▶ **TASK TO CARRY OUT**:
Write out an exact copy of the line containing "aanschafprijs. Hybride auto’s" and all lines that follow it in the data below, leaving out pictures.

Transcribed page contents
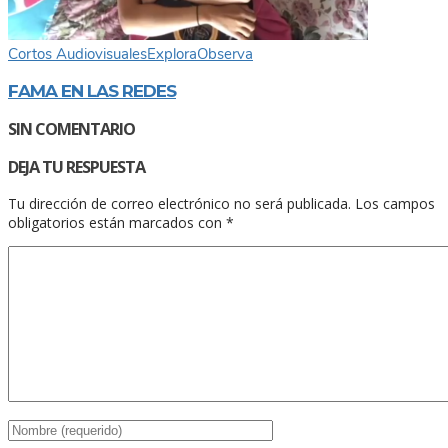
Cortos Audiovisuales
Explora
Observa
FAMA EN LAS REDES
SIN COMENTARIO
DEJA TU RESPUESTA
Tu dirección de correo electrónico no será publicada.
Los campos
obligatorios están marcados con
*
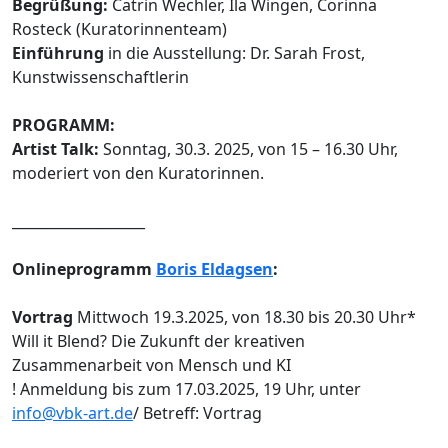
Begrüßung:
Catrin Wechler, Ila Wingen, Corinna
Rosteck (Kuratorinnenteam)
Einführung
in die Ausstellung: Dr. Sarah Frost,
Kunstwissenschaftlerin
PROGRAMM:
Artist Talk:
Sonntag, 30.3. 2025, von 15 – 16.30 Uhr,
moderiert von den Kuratorinnen.
___________________
Onlineprogramm
Boris Eldagsen
:
Vortrag
Mittwoch 19.3.2025, von 18.30 bis 20.30 Uhr*
Will it Blend? Die Zukunft der kreativen
Zusammenarbeit von Mensch und KI
! Anmeldung bis zum 17.03.2025, 19 Uhr, unter
info@vbk-art.de
/ Betreff: Vortrag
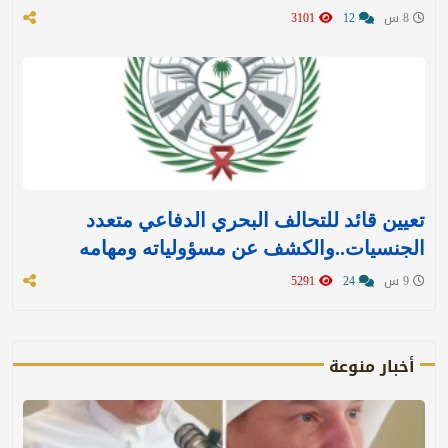
8 س
12
3101
تعيين قائد للتحالف البحري الدفاعي متعدد
الجنسيات..والكشف عن مسؤولياته ومهامه
9 س
24
5291
أخبار منوعة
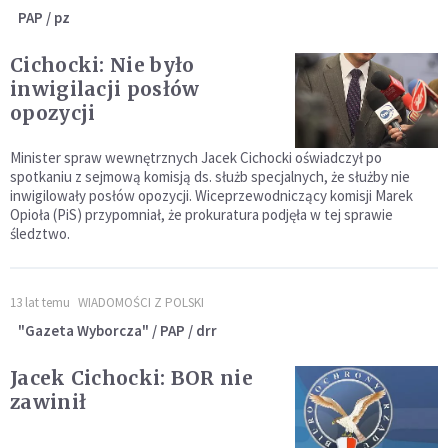
PAP / pz
Cichocki: Nie było
inwigilacji posłów
opozycji
Minister spraw wewnętrznych Jacek Cichocki oświadczył po
spotkaniu z sejmową komisją ds. służb specjalnych, że służby nie
inwigilowały posłów opozycji. Wiceprzewodniczący komisji Marek
Opioła (PiS) przypomniał, że prokuratura podjęła w tej sprawie
śledztwo.
13 lat temu
WIADOMOŚCI Z POLSKI
"Gazeta Wyborcza" / PAP / drr
Jacek Cichocki: BOR nie
zawinił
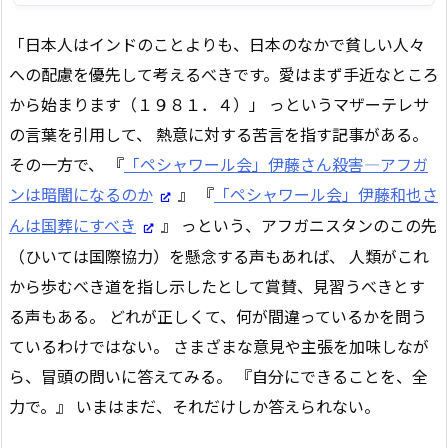
「日本人はインドのことよりも、日本のなかで貧しい人々
への配慮を優先して考えるべきです。愛はまず手近なところ
から始まります（１９８１．４）」 っというマザーテレサ
の言葉を引用して、 熱意に対する苦言を指す記事がある。
その一方で、 『
「ペシャワール会」伊藤さん殺害―アフガ
ンは暗闇になるのか
』 『
「ペシャワール会」伊藤和也さ
んは国葬にすべき
』 っという、アフガニスタンのこの先
（ひいては国際協力）を懸念する声もあれば、 人類がこれ
から歩むべき道を指し示したとして賞賛、見習うべきとす
る声もある。 どれが正しくて、何が間違っているかを問う
ているわけではない。 さまざまな意見や主張を加味しなが
ら、冒頭の問いに答えてみる。 『自分にできることを、全
力で。』 いまはまだ、それだけしか答えられない。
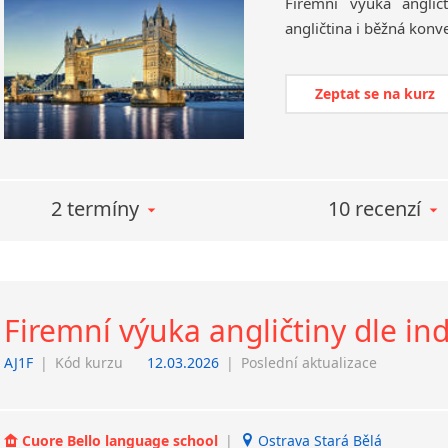
Firemní
výuka
anglič
angličtina
i
běžná
konve
Zeptat se na kurz
2 termíny
10 recenzí
Firemní výuka angličtiny dle in
AJ1F
|
Kód kurzu
12.03.2026
|
Poslední aktualizace
Cuore Bello language school
|
Ostrava Stará Bělá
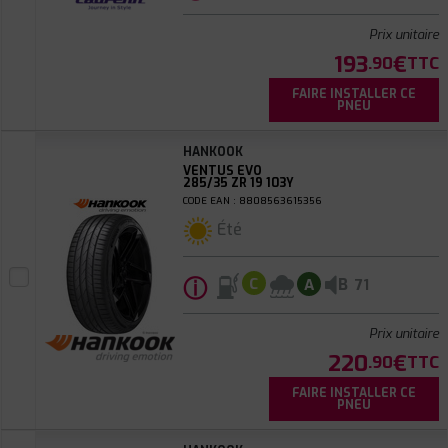
Prix unitaire
193
€
.90
TTC
FAIRE INSTALLER CE
PNEU
HANKOOK
VENTUS EVO
285/35 ZR 19 103Y
CODE EAN : 8808563615356
Été
ⓘ
B
C
A
71
Prix unitaire
220
€
.90
TTC
FAIRE INSTALLER CE
PNEU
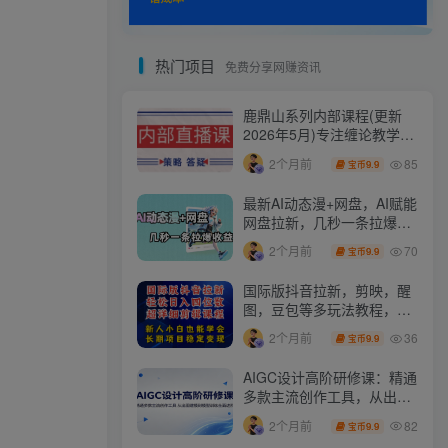
热门项目
免费分享网赚资讯
鹿鼎山系列内部课程(更新
2026年5月)专注缠论教学，
行情分析、学习答疑、机会
85
2个月前
9.9
宝币
提示、实操讲解
最新AI动态漫+网盘，AI赋能
网盘拉新，几秒一条拉爆收
益
70
2个月前
9.9
宝币
国际版抖音拉新，剪映，醒
图，豆包等多玩法教程，长
期可做的项目，轻松日入四
36
2个月前
9.9
宝币
位数，深度揭秘玩法，干就
完了
AIGC设计高阶研修课：精通
多款主流创作工具，从出图
建模到模型训练全面进阶
82
2个月前
9.9
宝币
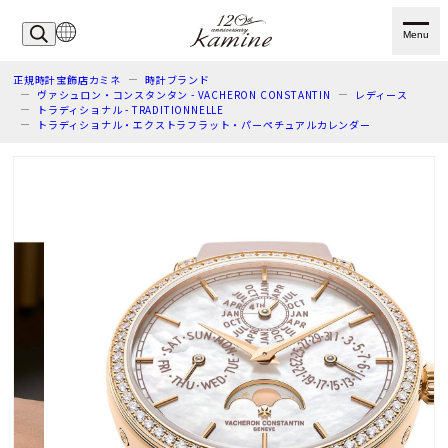
Menu
正規時計宝飾店カミネ
時計ブランド
ヴァシュロン・コンスタンタン - VACHERON CONSTANTIN
レディース
トラディショナル - TRADITIONNELLE
トラディショナル・エクストラフラット・パーペチュアルカレンダー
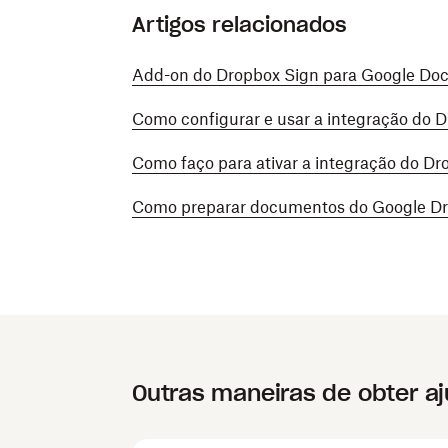
Artigos relacionados
Add-on do Dropbox Sign para Google Do
Como configurar e usar a integração do 
Como faço para ativar a integração do D
Como preparar documentos do Google Dr
Outras maneiras de obter a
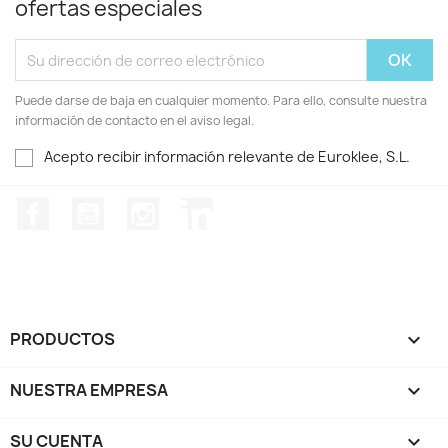
ofertas especiales
Puede darse de baja en cualquier momento. Para ello, consulte nuestra
información de contacto en el aviso legal.
Acepto recibir información relevante de Euroklee, S.L.
Facebook
YouTube
Instagram
LinkedIn
PRODUCTOS

NUESTRA EMPRESA

SU CUENTA

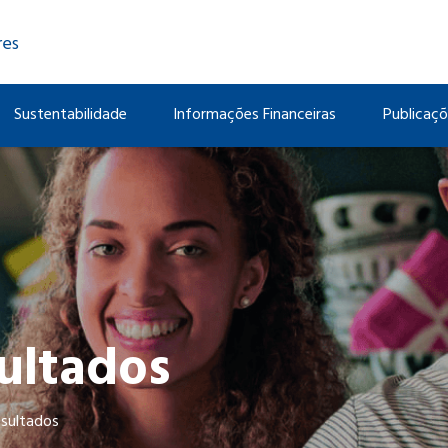
res
Sustentabilidade
Informações Financeiras
Publicaç
ultados
esultados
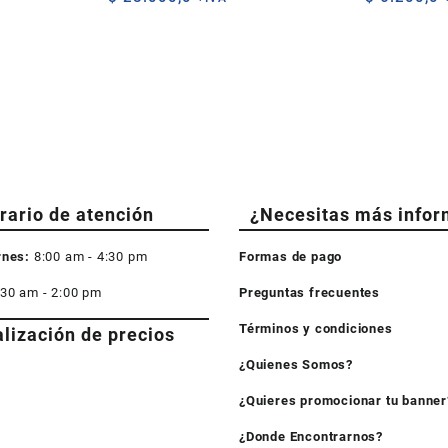
rario de atención
¿Necesitas más infor
rnes:
8:00 am - 4:30 pm
Formas de pago
:30 am - 2:00 pm
Preguntas frecuentes
Términos y condiciones
alización de precios
¿Quienes Somos?
¿Quieres promocionar tu banner
¿Donde Encontrarnos?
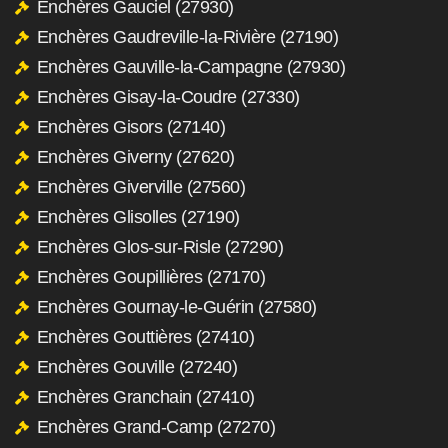
Enchères Gauciel (27930)
Enchères Gaudreville-la-Rivière (27190)
Enchères Gauville-la-Campagne (27930)
Enchères Gisay-la-Coudre (27330)
Enchères Gisors (27140)
Enchères Giverny (27620)
Enchères Giverville (27560)
Enchères Glisolles (27190)
Enchères Glos-sur-Risle (27290)
Enchères Goupillières (27170)
Enchères Gournay-le-Guérin (27580)
Enchères Gouttières (27410)
Enchères Gouville (27240)
Enchères Granchain (27410)
Enchères Grand-Camp (27270)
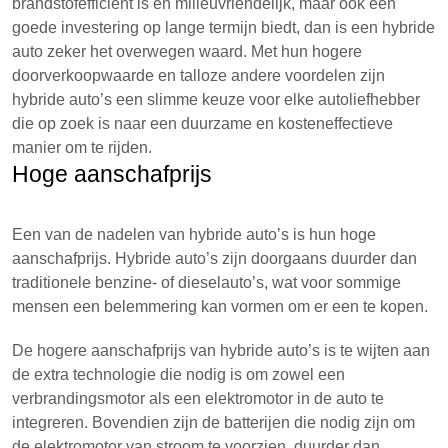
brandstofefficiënt is en milieuvriendelijk, maar ook een
goede investering op lange termijn biedt, dan is een hybride
auto zeker het overwegen waard. Met hun hogere
doorverkoopwaarde en talloze andere voordelen zijn
hybride auto’s een slimme keuze voor elke autoliefhebber
die op zoek is naar een duurzame en kosteneffectieve
manier om te rijden.
Hoge aanschafprijs
Een van de nadelen van hybride auto’s is hun hoge
aanschafprijs. Hybride auto’s zijn doorgaans duurder dan
traditionele benzine- of dieselauto’s, wat voor sommige
mensen een belemmering kan vormen om er een te kopen.
De hogere aanschafprijs van hybride auto’s is te wijten aan
de extra technologie die nodig is om zowel een
verbrandingsmotor als een elektromotor in de auto te
integreren. Bovendien zijn de batterijen die nodig zijn om
de elektromotor van stroom te voorzien, duurder dan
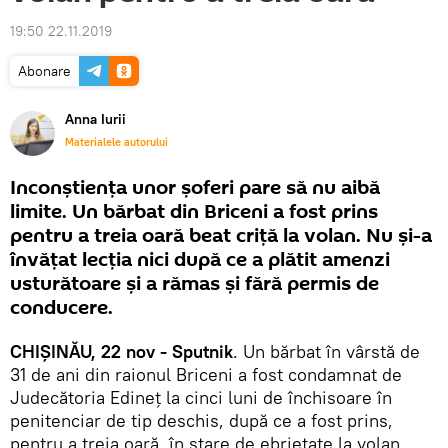
19:50 22.11.2019
Abonare
Anna Iurii
Materialele autorului
Inconștiența unor șoferi pare să nu aibă
limite. Un bărbat din Briceni a fost prins
pentru a treia oară beat criță la volan. Nu și-a
învățat lecția nici după ce a plătit amenzi
usturătoare și a rămas și fără permis de
conducere.
CHIȘINĂU, 22 nov - Sputnik
. Un bărbat în vârstă de
31 de ani din raionul Briceni a fost condamnat de
Judecătoria Edineț la cinci luni de închisoare în
penitenciar de tip deschis, după ce a fost prins,
pentru a treia oară, în stare de ebrietate la volan.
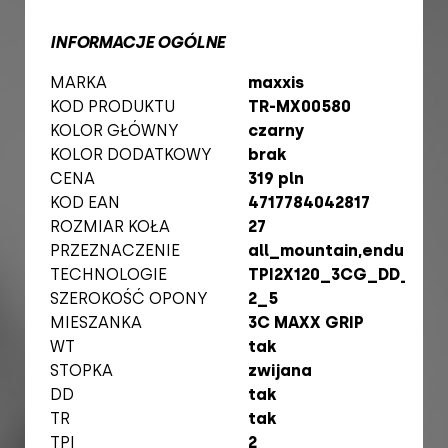
INFORMACJE OGÓLNE
MARKA
maxxis
KOD PRODUKTU
TR-MX00580
KOLOR GŁÓWNY
czarny
KOLOR DODATKOWY
brak
CENA
319 pln
KOD EAN
4717784042817
ROZMIAR KOŁA
27
PRZEZNACZENIE
all_mountain,enduro,m
TECHNOLOGIE
TPI2X120_3CG_DD_TR_
SZEROKOŚĆ OPONY
2_5
MIESZANKA
3C MAXX GRIP
WT
tak
STOPKA
zwijana
DD
tak
TR
tak
TPI
2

▶ **WRITTEN ANSWER**:
aanschafprijs. Hybride auto’s zijn doorgaans duurder dan
traditionele benzine- of dieselauto’s, wat voor sommige
mensen een belemmering kan vormen om er een te kopen.
De hogere aanschafprijs van hybride auto’s is te wijten aan
de extra technologie die nodig is om zowel een
verbrandingsmotor als een elektromotor in de auto te
integreren. Bovendien zijn de batterijen die nodig zijn om
de elektromotor van stroom te voorzien, duurder dan
19:50 22.11.2019
Abonare
Anna Iurii
Materialele autorului
Inconștiența unor șoferi pare să nu aibă
limite. Un bărbat din Briceni a fost prins
pentru a treia oară beat criță la volan. Nu și-a
învățat lecția nici după ce a plătit amenzi
usturătoare și a rămas și fără permis de
conducere.
CHIȘINĂU, 22 nov - Sputnik
. Un bărbat în vârstă de
31 de ani din raionul Briceni a fost condamnat de
Judecătoria Edineț la cinci luni de închisoare în
penitenciar de tip deschis, după ce a fost prins,
pentru a treia oară, în stare de ebrietate la volan.
INFORMACJE OGÓLNE
MARKA
maxxis
KOD PRODUKTU
TR-MX00580
KOLOR GŁÓWNY
czarny
KOLOR DODATKOWY
brak
CENA
319 pln
KOD EAN
4717784042817
ROZMIAR KOŁA
27
PRZEZNACZENIE
all_mountain,enduro,m
TECHNOLOGIE
TPI2X120_3CG_DD_TR_
SZEROKOŚĆ OPONY
2_5
MIESZANKA
3C MAXX GRIP
WT
tak
STOPKA
zwijana
DD
tak
TR
tak
TPI
2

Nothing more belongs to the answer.